Only one reference node per cluster

In the current implementation, it is not possible to define several subset of nodes in the same cluster cloned from different reference nodes. Thus the reference node and the cloned nodes must support a similar configuration, in particular for the OS version/architecture. Either use PROFILE_CLONING_ELIGIBLE_NODES to define a regexp that matches only the relevant nodes or define an entry in PROFILE_CLONING_DISABLED for all the potentially eligible nodes that are not compatbile with the reference node or should not be cloned.

Package repository is not redone

During profile cloning, the package (RPM) repository configuration is not replayed. That means that if you add new packages, they will not be associated with a repository and their installation will fail at deployment time, without any error during the compilation.

This may be improve in a future release (#217). In the meantime, this is the site responsibility to ensure the package repository configuration (generally repository/config) is replayed on the cloned note. But be aware that doing this on all clonned nodes may significantly reduce the performance speed up provided by profile cloning. It is recommended, rather than adding packages and redoing the repository configuration, to add the missing packages to the reference node so that it is a superset of what is needed by all the cloned nodes.

Packages or templates provided by the OS not found

The cloned node inherit the RPM repository configuration from the reference node. Regarding packages providing by the OS, this means that they will be looked for in the RPM repositories associated with the OS version/architecture of the reference node, whatever is the OS version/architecture explicitly defined for the cloned node.
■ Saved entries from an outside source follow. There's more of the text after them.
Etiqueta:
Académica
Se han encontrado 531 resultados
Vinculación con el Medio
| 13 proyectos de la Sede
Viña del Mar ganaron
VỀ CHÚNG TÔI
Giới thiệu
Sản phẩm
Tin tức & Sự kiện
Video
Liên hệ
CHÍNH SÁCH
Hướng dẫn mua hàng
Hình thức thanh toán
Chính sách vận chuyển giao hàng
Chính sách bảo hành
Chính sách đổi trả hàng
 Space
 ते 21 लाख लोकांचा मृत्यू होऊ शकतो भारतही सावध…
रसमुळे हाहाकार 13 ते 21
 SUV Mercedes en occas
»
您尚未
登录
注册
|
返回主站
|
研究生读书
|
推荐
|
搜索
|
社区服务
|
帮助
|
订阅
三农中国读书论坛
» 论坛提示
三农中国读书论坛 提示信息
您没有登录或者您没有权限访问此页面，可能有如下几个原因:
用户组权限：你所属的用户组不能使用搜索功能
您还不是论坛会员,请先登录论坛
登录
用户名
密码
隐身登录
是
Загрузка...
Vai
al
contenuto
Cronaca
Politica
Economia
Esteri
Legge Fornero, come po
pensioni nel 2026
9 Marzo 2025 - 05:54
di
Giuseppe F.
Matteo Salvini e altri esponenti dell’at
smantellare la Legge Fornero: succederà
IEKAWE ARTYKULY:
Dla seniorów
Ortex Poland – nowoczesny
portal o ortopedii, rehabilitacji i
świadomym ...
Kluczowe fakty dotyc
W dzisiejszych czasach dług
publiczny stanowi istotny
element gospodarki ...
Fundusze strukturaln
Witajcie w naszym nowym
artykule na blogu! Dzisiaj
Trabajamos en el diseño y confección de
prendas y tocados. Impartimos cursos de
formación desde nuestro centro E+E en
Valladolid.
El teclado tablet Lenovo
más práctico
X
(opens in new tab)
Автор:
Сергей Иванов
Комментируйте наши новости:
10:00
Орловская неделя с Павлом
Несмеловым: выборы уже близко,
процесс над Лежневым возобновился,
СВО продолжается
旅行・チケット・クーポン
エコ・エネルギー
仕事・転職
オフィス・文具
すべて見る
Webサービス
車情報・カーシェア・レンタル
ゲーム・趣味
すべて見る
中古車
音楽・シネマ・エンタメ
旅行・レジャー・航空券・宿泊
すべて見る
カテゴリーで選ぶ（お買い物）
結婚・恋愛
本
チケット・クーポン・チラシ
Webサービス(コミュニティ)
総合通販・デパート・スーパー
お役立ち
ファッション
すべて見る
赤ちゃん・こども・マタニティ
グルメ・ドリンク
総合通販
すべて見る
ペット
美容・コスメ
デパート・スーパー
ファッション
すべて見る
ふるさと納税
Even though OS version/architecture is inherited from the reference node, the OS version/architecture selection is replayed in the cloned node to allow to locate templates provided as part of the OS support. A restriction of the current implement is that the information used to configure the template loadpath is based on the cloned node configuration rather than the reference node configuration. If both don"t match, this may lead to errors like a template or a package that cannot be found. In particular, this may lead to loading a package with the wrong version for the OS version/architecture of the reference node. Note that because of the previous restriction, the incorrect package versions may not be reported.

To help with consistency between all nodes, it is recommended not to declare an explicit entry for the reference node and the other nodes cloned in the OS version database but rather rely on NODE_OS_VERSION_DEFAULT for all these nodes.

This should be improved in a future release (#217).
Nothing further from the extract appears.